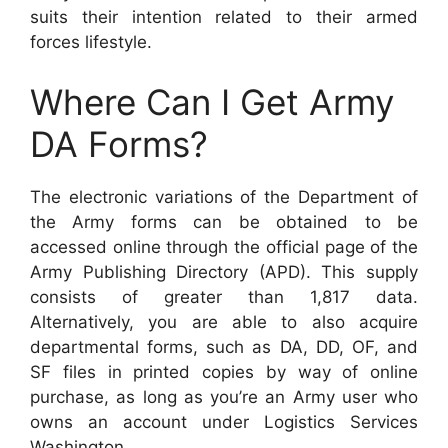
suits their intention related to their armed
forces lifestyle.
Where Can I Get Army
DA Forms?
The electronic variations of the Department of
the Army forms can be obtained to be
accessed online through the official page of the
Army Publishing Directory (APD). This supply
consists of greater than 1,817 data.
Alternatively, you are able to also acquire
departmental forms, such as DA, DD, OF, and
SF files in printed copies by way of online
purchase, as long as you’re an Army user who
owns an account under Logistics Services
Washington.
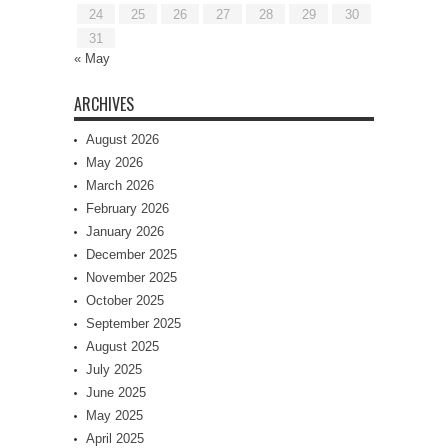
24
25
26
27
28
29
30
31
« May
ARCHIVES
August 2026
May 2026
March 2026
February 2026
January 2026
December 2025
November 2025
October 2025
September 2025
August 2025
July 2025
June 2025
May 2025
April 2025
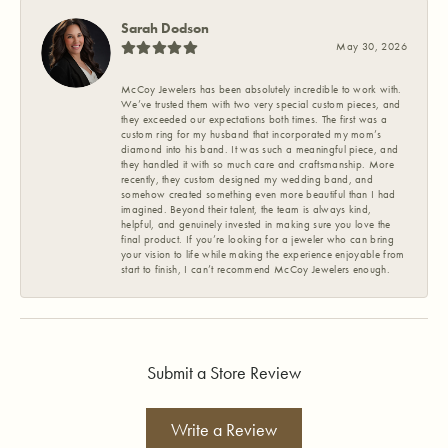
Sarah Dodson
May 30, 2026
McCoy Jewelers has been absolutely incredible to work with.
We’ve trusted them with two very special custom pieces, and
they exceeded our expectations both times. The first was a
custom ring for my husband that incorporated my mom’s
diamond into his band. It was such a meaningful piece, and
they handled it with so much care and craftsmanship. More
recently, they custom designed my wedding band, and
somehow created something even more beautiful than I had
imagined. Beyond their talent, the team is always kind,
helpful, and genuinely invested in making sure you love the
final product. If you’re looking for a jeweler who can bring
your vision to life while making the experience enjoyable from
start to finish, I can’t recommend McCoy Jewelers enough.
Submit a Store Review
Write a Review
┄┄┄┄┄┄┄┄┄┄┄┄┄┄┄┄┄┄┄┄
Work order » Filter the data above by the word "they" and copy every line that matches.

Exercise response »
they exceeded our expectations both times. The first was a
they handled it with so much care and craftsmanship. More
recently, they custom designed my wedding band, and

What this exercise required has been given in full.